# Soft or Hard



## 2BLITZED4U (Nov 10, 2007)

Are pot plants a soft wood or hard wood ? i want to do some cutting and i think i bought the wrong stim-root i have #3 witch is for hardwood plants wrong stuff?


----------



## crazy-mental (Nov 10, 2007)

hard wood is like for trees, but try it , it will be ok. plants can root without any, just dont use too much, it can only help, but if you can wait, just get any normal root hormone, and youll be fine.


----------



## 2BLITZED4U (Nov 11, 2007)

Ne other thoughts on this?


----------



## pacman (Nov 14, 2007)

i always thought it was in between, closer to soft i think since weed is so easy to clone


----------



## ozone (Nov 22, 2007)

MJ is softwood. But not all trees are hardwood either. Pine etc is considered a 'softwood'. If it was me I'd be back to the shop asking for the softwood rooting hormone.
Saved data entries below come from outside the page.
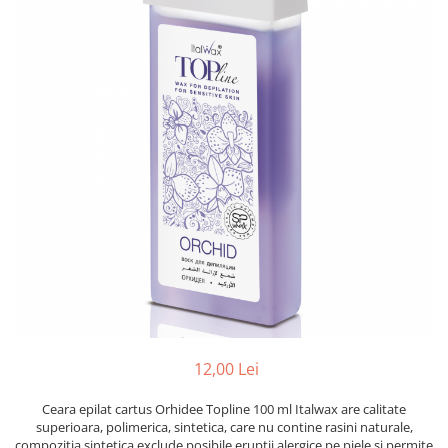
Mostre Ceara
Spume pentru Par
Parafina
Tratamente pentru Par
Pasta de Zahar
Vopsea de Par
Produse Dupa Epilare
Produse Inainte de Epilare
Scrub pentru Corp
12,00 Lei
Ceara epilat cartus Orhidee Topline 100 ml Italwax are calitate
superioara, polimerica, sintetica, care nu contine rasini naturale,
compozitia sintetica exclude posibile eruptii alergice pe piele si permite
Taking clones is tough enuff as it is without using incorrect rooting hormone.


----------



## 2BLITZED4U (Nov 23, 2007)

i just bought some GEL2ROOT its in a dixi cup with a foil lid u just poke a hole in the foil big enuff for the stalk then take cutting and insert into the gel it looks like clear jello and has ALL the hormones u need for soft and med wood cuttings


----------